Exercise brief: Repeat the data below exactly. Include each line.

Dataset excerpts:
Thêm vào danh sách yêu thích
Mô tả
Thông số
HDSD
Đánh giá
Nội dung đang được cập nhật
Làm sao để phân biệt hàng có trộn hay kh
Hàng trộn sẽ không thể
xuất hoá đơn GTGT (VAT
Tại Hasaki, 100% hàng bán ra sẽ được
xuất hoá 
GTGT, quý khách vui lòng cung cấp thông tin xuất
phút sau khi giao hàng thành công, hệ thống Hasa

Response area:
Thêm vào danh sách yêu thích
Mô tả
Thông số
HDSD
Đánh giá
Nội dung đang được cập nhật
Làm sao để phân biệt hàng có trộn hay kh
Hàng trộn sẽ không thể
xuất hoá đơn GTGT (VAT
Tại Hasaki, 100% hàng bán ra sẽ được
xuất hoá 
GTGT, quý khách vui lòng cung cấp thông tin xuất
phút sau khi giao hàng thành công, hệ thống Hasa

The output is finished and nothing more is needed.